Humor has a way of addressing the things that can't be talked about. This is why stand up comedy has become so popularized. Satire is used to talk about subjects that are "swept under the rug". These "jokes" create social awareness to the audience.

In the first clip, Sierra Katow addresses the social issues that come with being an Asian American. While the crowd laughs at her jokes, her "truth" and deeper issues are addressed. She addresses substitutability within our American society when she claims, "I don't know, they are all yellow to me!" when she herself is Asian. This substitutability is entrenched in our country's history, yet she is making note that it is still current.

In the second clip, Dave Chappelle creates humor regarding social stereotypes regarding blacks. He addresses the few options that African Americans are given. Twenty-seven seconds into the clip Chappelle says:

                          You gotta focus. You gotta stop blaming white people for your
                          problems. You've gotta learn how to: rap or play basketball or
                          something nigga you're trapped. You are trapped. Either do that
                          or sell crack, those are your only options....go out there and be somebody!

The audience burst with laughter, but in this laughter they are acknowledging the truth of this statement. Humor is powerful. It can be used to address topics that politically are not "spoken" of, but are nonetheless true.

Often, people of color, Asian Americans, and women create jokes about issues that pertain to themselves. While people may laugh at the jokes, the goal of the comedian is to bring these issues to people's consciousness. Comedy is a tool used to comment on serious issues. It is unique in that average citizens are able to enjoy it and understand what the comedian is trying to communicate. Comedy isn't reserved to a strictly academic audience, but rather it is aimed at the average citizen. Comedy bridges the gap between the larger issues at hand and the average citizen. It creates awareness by addressing topics that are not spoken of.

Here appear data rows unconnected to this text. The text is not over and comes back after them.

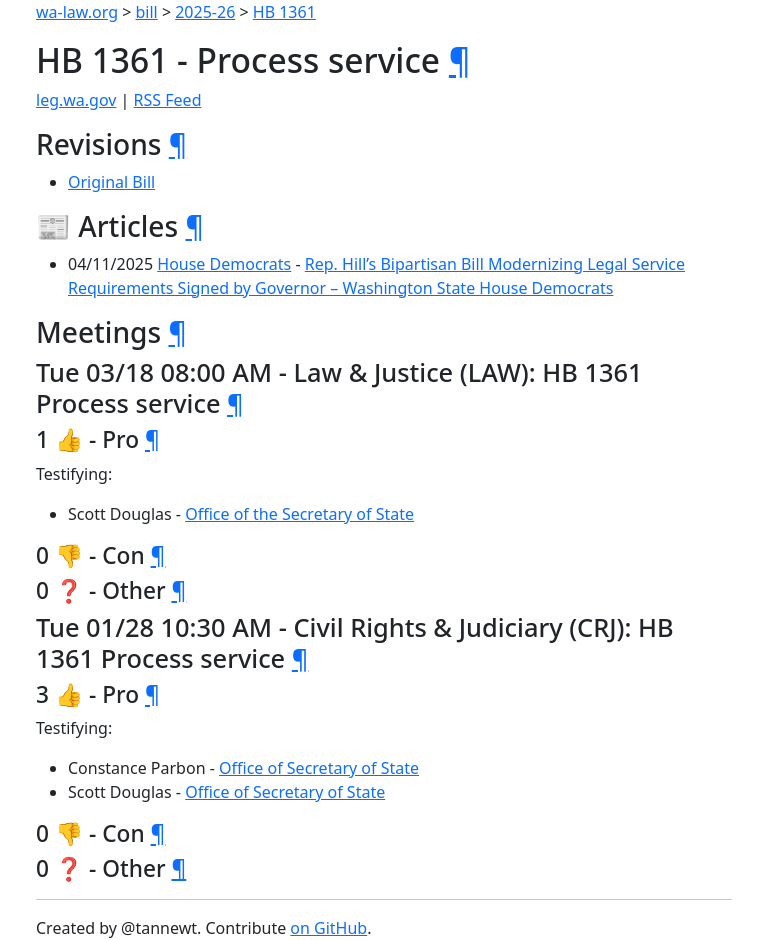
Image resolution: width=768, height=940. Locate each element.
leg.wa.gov (76, 100)
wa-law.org (77, 12)
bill (147, 12)
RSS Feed (168, 100)
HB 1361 (284, 12)
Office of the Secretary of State (299, 514)
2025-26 (205, 12)
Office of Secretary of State (319, 768)
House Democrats (224, 264)
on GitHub (328, 928)
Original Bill (111, 182)
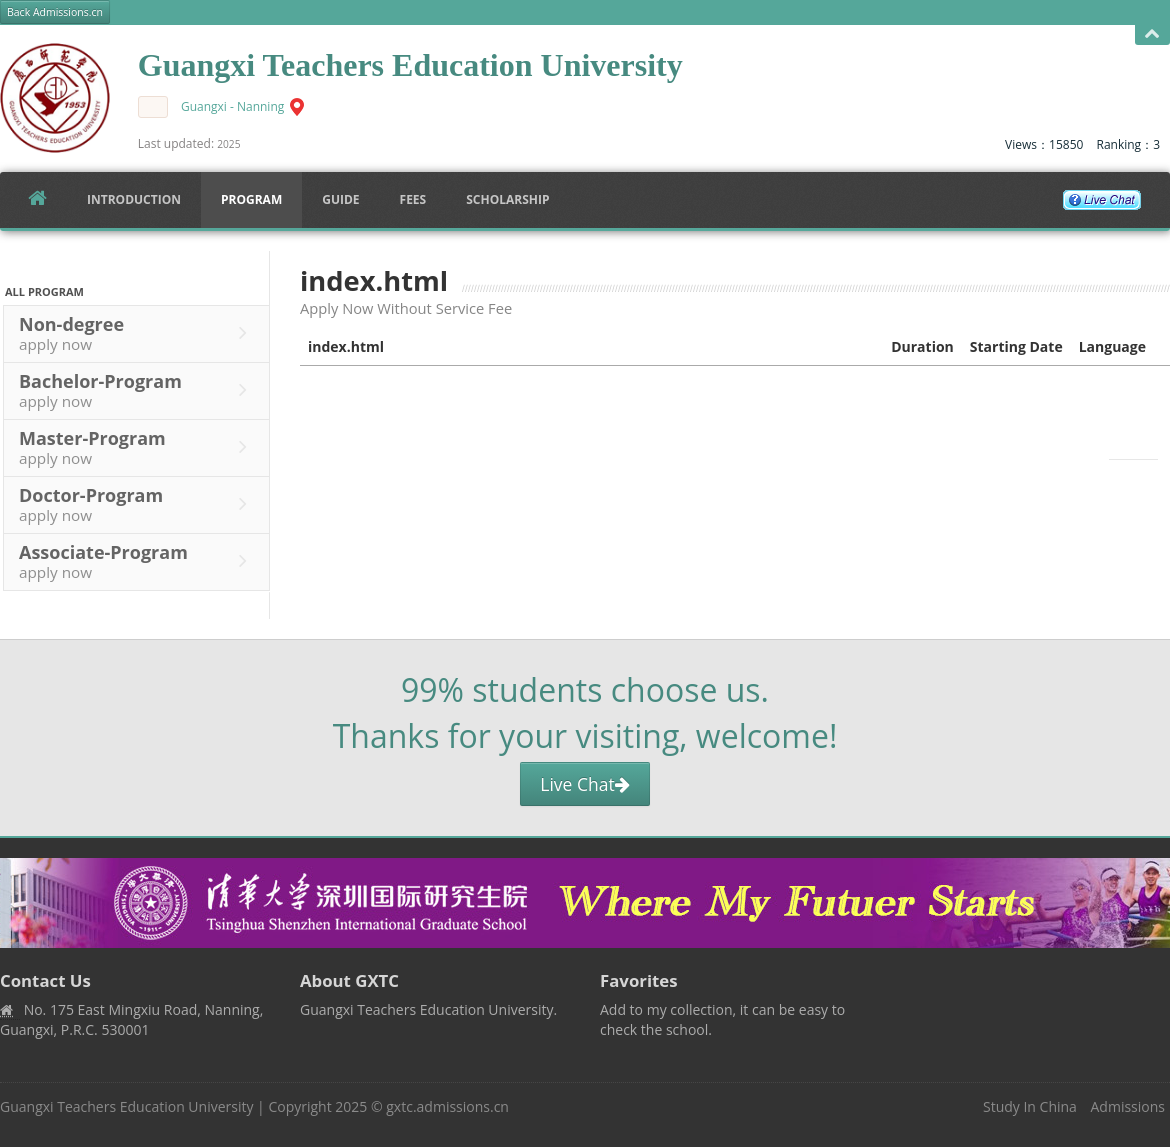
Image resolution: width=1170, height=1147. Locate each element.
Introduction (134, 199)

Oversized Hands Asserting Authority in Scottsboro

               Throughout the Scottsboro narrative, power hierarchies are depicted through the over-emphasized illustration and large size of hands. For the majority of the narrative the images of large hands are paired with the white oppressors. However, near the end of the book the story, when the Scottboro boys became a cultural icon motivating masses to fight for racial reform, the illustration of large hands shifts in association to the working class characters. 
               This shift in authority starts with this image, in which two large hands are shown in tandem. In frame is a white and clean hand with a large jeweled ring on its finger, contrasted with a textured dark hand strangling it. The darker hand appears to belong to the working class, strangling the elitist hand of the jury, and the white other oppressors within the narrative. The perspective and placement of these two hands within the scene create a resemblance to actual human figures, suggesting a death of this oppression. The images following this one replace the large portrayal of the oppressors hands, with a growth in relative size of hands belonging to the working class. Through this repeating aesthetic and depiction of hands, authority and power hierarchies are reinforced throughout the progression of the story.